[Items from a dataset]

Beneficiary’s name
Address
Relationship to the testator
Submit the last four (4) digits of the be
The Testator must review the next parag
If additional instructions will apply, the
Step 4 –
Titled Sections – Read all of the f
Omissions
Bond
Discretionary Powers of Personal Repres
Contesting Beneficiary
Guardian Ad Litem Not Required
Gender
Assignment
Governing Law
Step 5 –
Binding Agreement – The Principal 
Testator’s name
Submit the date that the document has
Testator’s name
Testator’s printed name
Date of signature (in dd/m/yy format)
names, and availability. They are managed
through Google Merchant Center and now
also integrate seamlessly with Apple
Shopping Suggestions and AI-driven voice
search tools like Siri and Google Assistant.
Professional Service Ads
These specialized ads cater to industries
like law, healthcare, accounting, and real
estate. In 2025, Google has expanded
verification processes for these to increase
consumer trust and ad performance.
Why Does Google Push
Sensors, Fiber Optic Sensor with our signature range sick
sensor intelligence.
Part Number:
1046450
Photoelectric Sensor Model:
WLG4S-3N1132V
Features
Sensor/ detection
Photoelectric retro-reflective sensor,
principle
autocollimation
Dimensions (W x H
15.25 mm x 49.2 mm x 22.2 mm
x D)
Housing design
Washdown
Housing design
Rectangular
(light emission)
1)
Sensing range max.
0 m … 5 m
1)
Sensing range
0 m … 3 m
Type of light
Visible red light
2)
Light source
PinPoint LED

* What you need to do *
Please filter the data down to the lines containing the word "Photoelectric".

* Answer section *
Photoelectric Sensor Model:
Photoelectric retro-reflective sensor,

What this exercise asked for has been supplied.